Department of Psychology, Humboldt-Universität zu Berlin, Berlin, Germany.
Institute of Psychiatric Phenomics and Genomics (IPPG), University Hospital, LMU Munich, Munich, Germany.
Mol Psychiatry. 2024 Sep;29(9):2714-2723. doi: 10.1038/s41380-024-02489-6. Epub 2024 Mar 28.
While 1-2% of individuals meet the criteria for a clinical diagnosis of obsessive-compulsive disorder (OCD), many more (~13-38%) experience subclinical obsessive-compulsive symptoms (OCS) during their life. To characterize the genetic underpinnings of OCS and its genetic relationship to OCD, we conducted the largest genome-wide association study (GWAS) meta-analysis of parent- or self-reported OCS to date (N = 33,943 with complete phenotypic and genome-wide data), combining the results from seven large-scale population-based cohorts from Sweden, the Netherlands, England, and Canada (including six twin cohorts and one cohort of unrelated individuals). We found no genome-wide significant associations at the single-nucleotide polymorphism (SNP) or gene-level, but a polygenic risk score (PRS) based on the OCD GWAS previously published by the Psychiatric Genetics Consortium (PGC-OCD) was significantly associated with OCS (P = 3.06 × 10). Also, one curated gene set (Mootha Gluconeogenesis) reached Bonferroni-corrected significance (N = 28, Beta = 0.79, SE = 0.16, P = 0.008). Expression of genes in this set is high at sites of insulin mediated glucose disposal. Dysregulated insulin signaling in the etiology of OCS has been suggested by a previous study describing a genetic overlap of OCS with insulin signaling-related traits in children and adolescents. We report a SNP heritability of 4.1% (P = 0.0044) in the meta-analyzed GWAS, and heritability estimates based on the twin cohorts of 33-43%. Genetic correlation analysis showed that OCS were most strongly associated with OCD (r = 0.72, p = 0.0007) among all tested psychiatric disorders (N = 11). Of all 97 tested phenotypes, 24 showed a significant genetic correlation with OCS, and 66 traits showed concordant directions of effect with OCS and OCD. OCS have a significant polygenic contribution and share genetic risk with diagnosed OCD, supporting the hypothesis that OCD represents the extreme end of widely distributed OCS in the population.
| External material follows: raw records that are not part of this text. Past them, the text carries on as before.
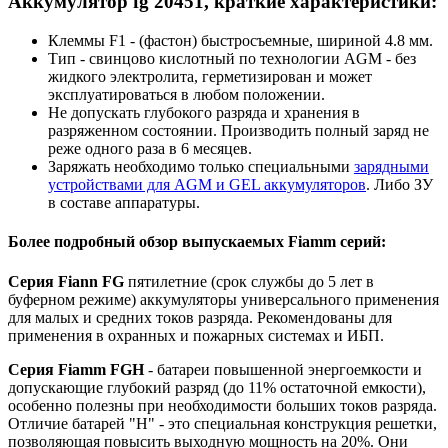
Аккумулятор fg 20451, краткие характеристики:
Клеммы F1 - (фастон) быстросъемные, шириной 4.8 мм.
Тип - свинцово кислотный по технологии AGM - без
жидкого электролита, герметизирован и может
эксплуатироваться в любом положении.
Не допускать глубокого разряда и хранения в
разряженном состоянии. Производить полный заряд не
реже одного раза в 6 месяцев.
Заряжать необходимо только специальными
зарядными
устройствами для AGM и GEL аккумуляторов
. Либо ЗУ
в составе аппаратуры.
Более подробный обзор выпускаемых Fiamm серий:
Серия Fiann FG
пятилетние (срок службы до 5 лет в
буферном режиме) аккумуляторы универсального применения
для малых и средних токов разряда. Рекомендованы для
применения в охранных и пожарных системах и ИБП.
Серия Fiamm FGH
- батареи повышенной энергоемкости и
допускающие глубокий разряд (до 11% остаточной емкости),
особенно полезны при необходимости больших токов разряда.
Отличие батарей "H" - это специальная конструкция решетки,
позволяющая повысить выходную мощность на 20%. Они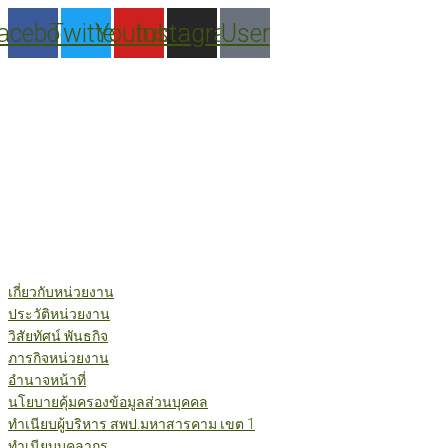
Skip
acebook
Twitter
Youtube
Instagram
User
to
content
เกี่ยวกับหน่วยงาน
ประวัติหน่วยงาน
วิสัยทัศน์ พันธกิจ
ภารกิจหน่วยงาน
อำนาจหน้าที่
นโยบายคุ้มครองข้อมูลส่วนบุคคล
ทำเนียบผู้บริหาร สพป.มหาสารคาม เขต 1
ทำเนียบบุคลากร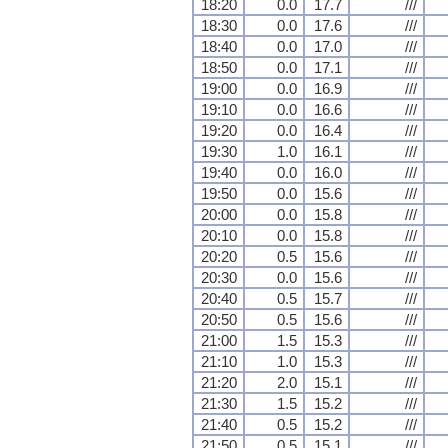
18:20
0.0
17.7
///
18:30
0.0
17.6
///
18:40
0.0
17.0
///
18:50
0.0
17.1
///
19:00
0.0
16.9
///
19:10
0.0
16.6
///
19:20
0.0
16.4
///
19:30
1.0
16.1
///
19:40
0.0
16.0
///
19:50
0.0
15.6
///
20:00
0.0
15.8
///
20:10
0.0
15.8
///
20:20
0.5
15.6
///
20:30
0.0
15.6
///
20:40
0.5
15.7
///
20:50
0.5
15.6
///
21:00
1.5
15.3
///
21:10
1.0
15.3
///
21:20
2.0
15.1
///
21:30
1.5
15.2
///
21:40
0.5
15.2
///
21:50
0.5
15.1
///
虽然只有 1-2%的个体符合强迫症 (OCD) 的临床诊断标准,但在其一生中,有更多 (~13-38%) 的个体经历亚临床强迫症状 (OCS)。为了描述 OCS 的遗传基础及其与 OCD 的遗传关系,我们进行了迄今为止最大的针对父母或自我报告的 OCS 的全基因组关联研究 (GWAS) 荟萃分析 (N = 33943 例,具有完整的表型和全基因组数据),结合了来自瑞典、荷兰、英国和加拿大的七个大规模基于人群的队列的结果(包括六个双胞胎队列和一个无关个体队列)。我们没有在单核苷酸多态性 (SNP) 或基因水平上发现全基因组显著关联,但基于先前由精神遗传学联合会 (PGC-OCD) 发布的 OCD GWAS 的多基因风险评分 (PRS) 与 OCS 显著相关(P = 3.06×10)。此外,一个经过精心整理的基因集(Mootha Gluconeogenesis)达到了 Bonferroni 校正的显著性(N = 28,Beta = 0.79,SE = 0.16,P = 0.008)。在胰岛素介导的葡萄糖处置部位,该基因集的基因表达水平较高。先前的一项研究表明,OCS 与儿童和青少年时期的胰岛素信号相关特征存在遗传重叠,提示胰岛素信号失调在 OCS 的发病机制中起作用。我们报告了在荟萃分析的 GWAS 中 SNP 遗传率为 4.1%(P = 0.0044),并且基于双胞胎队列的遗传率估计值为 33-43%。遗传相关性分析表明,在所有测试的精神障碍中(N = 11),OCS 与 OCD 的相关性最强(r = 0.72,p = 0.0007)。在所有 97 个测试的表型中,有 24 个与 OCS 具有显著的遗传相关性,而 66 个表型与 OCS 和 OCD 的效应方向一致。OCS 具有显著的多基因贡献,并与诊断为 OCD 的个体共享遗传风险,支持 OCD 代表人群中广泛分布的 OCS 的极端情况的假设。